» **Activity**
Repeat the following data exactly, omitting pictures.

-- Data shown follows --

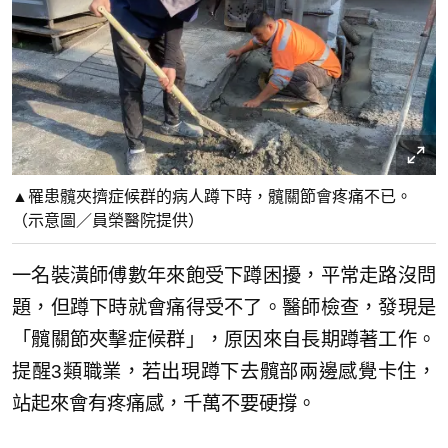
▲罹患髖夾擠症候群的病人蹲下時，髖關節會疼痛不已。
（示意圖／員榮醫院提供）
一名裝潢師傅數年來飽受下蹲困擾，平常走路沒問
題，但蹲下時就會痛得受不了。醫師檢查，發現是
「髖關節夾擊症候群」，原因來自長期蹲著工作。
提醒3類職業，若出現蹲下去髖部兩邊感覺卡住，
站起來會有疼痛感，千萬不要硬撐。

-- Data shown concluded --

» **Result for this exercise**
▲罹患髖夾擠症候群的病人蹲下時，髖關節會疼痛不已。
（示意圖／員榮醫院提供）
一名裝潢師傅數年來飽受下蹲困擾，平常走路沒問
題，但蹲下時就會痛得受不了。醫師檢查，發現是
「髖關節夾擊症候群」，原因來自長期蹲著工作。
提醒3類職業，若出現蹲下去髖部兩邊感覺卡住，
站起來會有疼痛感，千萬不要硬撐。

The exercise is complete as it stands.